“Todos los raros fuimos al concierto”

01 Nov

javi-y-sergio-the-bandComo cantaban Love Of Lesbian en “Club de Fans de Jon Boy”, Sergio Andrés Cabello (Logroño, 1973) y Javier Castro Senosiain (Vitoria, 1973), son de los raros que fueron al concierto. En esta página, los dos autores disertarán sobre la música que más les gusta: rock, pop  rock, soul, etc. Siempre desde un prisma divertido y sin pretensión de sentar cátedra. Y sí, podéis llamarles “raros”, “freaks” e incluso “snobs”. “Porque no todos oímos lo mismo” (José Menéndez dixit)

Fotografía cortesía de Javi Muro (Spoonful Magazine)

20 canciones de 2018 (del 20 al 16)

17 Dic

Es final de año y toca hacer las tan denostadas como esperadas listas, esas listas en las que recogemos nuestros discos, películas, libros, etc. preferidos del año que acaba. En Los Restos del Concierto continuamos con nuestra costumbre de elegir las canciones que más nos han gustado y esta vez las hemos ampliado a veinte. Son valoraciones subjetivas de los discos que hemos reseñado a lo largo de un año que no ha sido para tirar cohetes en la escena musical, aunque siempre hay cosas interesantes, y que recogen un elevado eclecticismo en nuestras elecciones aunque en general ha habido bastante concordancia.

En esta primera tanda, mucha diversidad, de jóvenes promesas a veteranos ilustres y propuestas diferentes.
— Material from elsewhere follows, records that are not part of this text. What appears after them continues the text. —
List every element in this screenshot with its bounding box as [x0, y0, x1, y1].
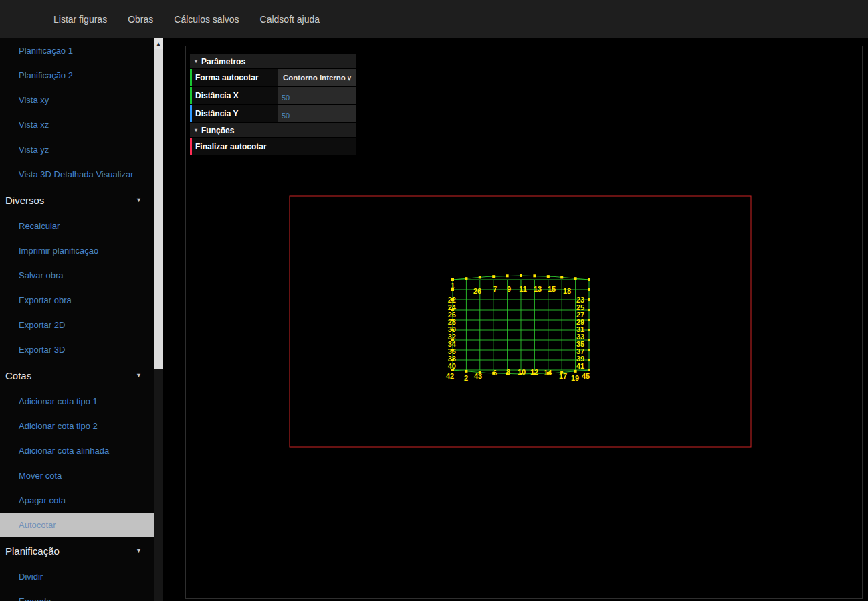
dist-ncia-y-input[interactable]: 50 [278, 105, 356, 122]
dist-ncia-x-input[interactable]: 50 [278, 87, 356, 104]
vertex-marker [588, 329, 590, 331]
sidebar-scrollbar[interactable]: ▲ [154, 38, 163, 601]
vertex-marker [574, 370, 577, 373]
main-area: 1267911131518222426283032343638402325272… [163, 38, 868, 601]
dimension-label: 45 [582, 372, 590, 380]
dimension-label: 11 [519, 285, 527, 293]
parameters-rows: Forma autocotarContorno Interno∨Distânci… [190, 69, 356, 123]
collapse-icon: ▾ [195, 58, 197, 64]
dimension-label: 42 [446, 372, 454, 380]
sidebar-item-recalcular[interactable]: Recalcular [0, 213, 154, 238]
dimension-label: 43 [474, 372, 482, 380]
canvas-region[interactable]: 1267911131518222426283032343638402325272… [185, 46, 863, 599]
dimension-label: 6 [493, 369, 497, 377]
functions-rows: Finalizar autocotar [190, 138, 356, 156]
sidebar-item-apagar-cota[interactable]: Apagar cota [0, 488, 154, 513]
sidebar-item-dividir[interactable]: Dividir [0, 564, 154, 589]
sidebar-item-mover-cota[interactable]: Mover cota [0, 463, 154, 488]
vertex-marker [588, 339, 590, 341]
sidebar-section-label: Planificação [5, 545, 60, 557]
vertex-marker [520, 274, 522, 277]
sidebar-item-salvar-obra[interactable]: Salvar obra [0, 263, 154, 288]
sidebar-item-adicionar-cota-tipo-2[interactable]: Adicionar cota tipo 2 [0, 414, 154, 438]
function-label: Finalizar autocotar [192, 138, 356, 155]
sidebar-item-adicionar-cota-tipo-1[interactable]: Adicionar cota tipo 1 [0, 389, 154, 414]
chevron-down-icon: ∨ [347, 74, 352, 82]
vertex-marker [506, 274, 509, 277]
vertex-marker [574, 277, 577, 280]
vertex-marker [560, 276, 563, 278]
vertex-marker [588, 278, 590, 281]
selection-rect [290, 196, 751, 447]
sidebar-section-label: Cotas [5, 370, 31, 381]
param-row-forma-autocotar: Forma autocotarContorno Interno∨ [190, 69, 356, 87]
param-row-dist-ncia-x: Distância X50 [190, 87, 356, 105]
sidebar-item-emenda[interactable]: Emenda [0, 589, 154, 601]
sidebar-item-imprimir-planifica-o[interactable]: Imprimir planificação [0, 238, 154, 263]
properties-panel: ▾ Parâmetros Forma autocotarContorno Int… [190, 54, 356, 156]
sidebar-item-exportar-3d[interactable]: Exportar 3D [0, 337, 154, 362]
sidebar-item-exportar-2d[interactable]: Exportar 2D [0, 313, 154, 337]
dimension-label: 19 [571, 374, 579, 382]
chevron-down-icon: ▼ [136, 197, 142, 203]
sidebar: Planificação 1Planificação 2Vista xyVist… [0, 38, 154, 601]
vertex-marker [465, 277, 467, 280]
sidebar-item-adicionar-cota-alinhada[interactable]: Adicionar cota alinhada [0, 438, 154, 463]
forma-autocotar-select[interactable]: Contorno Interno∨ [278, 69, 356, 86]
nav-item-caldsoft-ajuda[interactable]: Caldsoft ajuda [260, 14, 320, 25]
dimension-label: 18 [563, 287, 571, 295]
sidebar-item-vista-xz[interactable]: Vista xz [0, 112, 154, 137]
sidebar-item-planifica-o-2[interactable]: Planificação 2 [0, 63, 154, 88]
scroll-up-button[interactable]: ▲ [154, 38, 163, 49]
dimension-label: 1 [451, 282, 455, 290]
collapse-icon: ▾ [195, 127, 197, 133]
vertex-marker [588, 349, 590, 351]
sidebar-section-diversos[interactable]: Diversos▼ [0, 187, 154, 213]
chevron-down-icon: ▼ [136, 547, 142, 554]
nav-item-listar-figuras[interactable]: Listar figuras [53, 14, 107, 25]
dimension-label: 14 [544, 369, 552, 377]
vertex-marker [588, 369, 590, 371]
sidebar-item-exportar-obra[interactable]: Exportar obra [0, 288, 154, 313]
param-label: Forma autocotar [192, 69, 278, 86]
dimension-label: 41 [576, 362, 584, 370]
nav-item-obras[interactable]: Obras [128, 14, 153, 25]
vertex-marker [479, 276, 481, 278]
vertex-marker [588, 319, 590, 321]
sidebar-section-label: Diversos [5, 195, 44, 206]
functions-header[interactable]: ▾ Funções [190, 123, 356, 138]
sidebar-section-planifica-o[interactable]: Planificação▼ [0, 537, 154, 564]
dimension-label: 15 [548, 285, 556, 293]
sidebar-item-planifica-o-1[interactable]: Planificação 1 [0, 38, 154, 63]
parameters-header-label: Parâmetros [201, 57, 245, 66]
dimension-label: 13 [534, 285, 542, 293]
select-value: Contorno Interno [283, 74, 346, 82]
sidebar-section-cotas[interactable]: Cotas▼ [0, 362, 154, 389]
functions-header-label: Funções [201, 126, 234, 135]
vertex-marker [588, 359, 590, 361]
param-label: Distância Y [192, 105, 278, 122]
nav-item-c-lculos-salvos[interactable]: Cálculos salvos [174, 14, 239, 25]
dimension-label: 8 [506, 368, 510, 376]
sidebar-item-vista-3d-detalhada-visualizar[interactable]: Vista 3D Detalhada Visualizar [0, 162, 154, 187]
vertex-marker [451, 278, 454, 281]
chevron-down-icon: ▼ [136, 372, 142, 379]
finalizar-autocotar-button[interactable]: Finalizar autocotar [190, 138, 356, 156]
dimension-label: 40 [448, 362, 456, 370]
parameters-header[interactable]: ▾ Parâmetros [190, 54, 356, 69]
sidebar-item-autocotar[interactable]: Autocotar [0, 513, 154, 537]
scrollbar-thumb[interactable] [154, 49, 163, 369]
param-row-dist-ncia-y: Distância Y50 [190, 105, 356, 123]
param-label: Distância X [192, 87, 278, 104]
vertex-marker [533, 274, 536, 277]
dimension-label: 26 [473, 287, 481, 295]
sidebar-item-vista-xy[interactable]: Vista xy [0, 88, 154, 112]
dimension-label: 17 [559, 372, 567, 380]
dimension-label: 10 [518, 368, 526, 376]
vertex-marker [588, 298, 590, 301]
top-nav: Listar figurasObrasCálculos salvosCaldso… [0, 0, 868, 38]
vertex-marker [547, 275, 550, 278]
dimension-label: 7 [493, 285, 497, 293]
vertex-marker [588, 288, 590, 291]
sidebar-item-vista-yz[interactable]: Vista yz [0, 137, 154, 162]
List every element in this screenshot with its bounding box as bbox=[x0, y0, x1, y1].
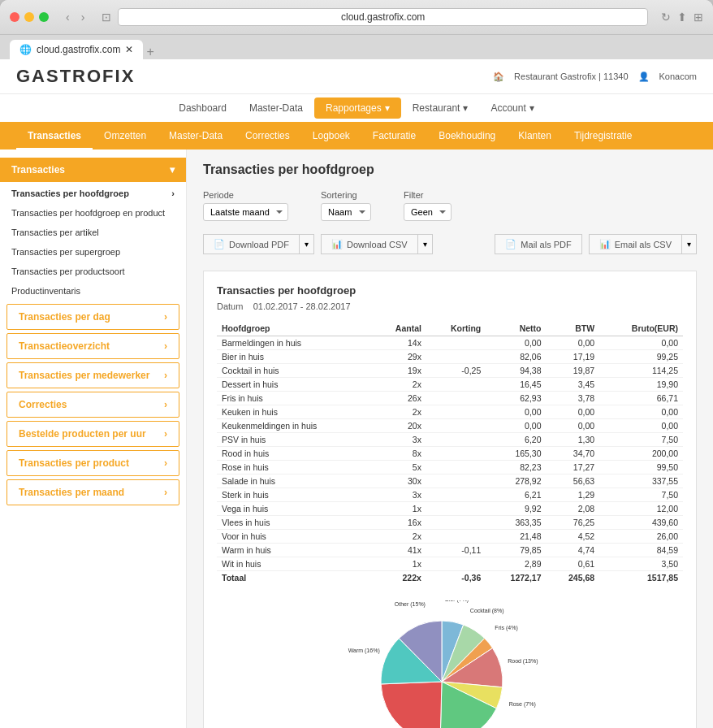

20. Phil Cook, “Miles Away”

Todo un descubrimiento las canciones de este virtuoso de la guitarra y el banjo, miembro fundador de los extintos Megafaun y solicitado músico de sesión, que solo ha editado dos discos en solitario, el segundo de los cuales (“People Are My Drug”) nos ha impresionado este año por su frescura y buenrollismo además de por su naturalidad instrumental. Junto a la fantástica Life, afable y canalla reinterpretación de un clásico del desaparecido Allen Toussaint, nos quedamos con Miles Away, tema de lanzamiento del disco cantada y compuesta junto a Amelia Meath de Sylvan Esso y que te atrapa con su delicada nostalgia y unas voces cálidas y atinadas. Javier Castro Senosiain

19. Luluc, “Heist”

Desde Australia llega la siguiente canción, compuesta por el dúo Randell/Hassett que tan buena impresión nos causó en sus dos anteriores discos y que, fieles a su estilo, volvieron a merecer alabanzas con su disco de 2018 “Sculptor” con un cancionero que, si bien no es redondo, vuelve a contener preciosidades como este tema íntimo y austero que armado con apenas teclados, vientos y delicadas voces va creciendo tímidamente hasta quebrarse en un final emocionante y contagioso. Javier Castro Senosiain

18. Zahara, “Hoy la bestia cena en casa”

Primera de las canciones de la lista perteneciente a un disco que no hemos podido reseñar. Zahara publicó en noviembre “Astronauta”, un trabajo del que había adelantado Hoy la bestia cena en casa, un giro estilístico y en las letras, dejando en este tema de lado un poco el costumbrismo al que nos tenía acostumbrado. La canción es un cañonazo, te pone a bailar y la letra tiene carga de profundidad. Un tema muy adictivo que se te mete en la cabeza y que fue una sorpresa del otoño. En breve, “Astronauta” en Los Restos del Concierto. Sergio Andrés Cabello

17. Ben Harper & Charlie Musselwhite, “When I Go”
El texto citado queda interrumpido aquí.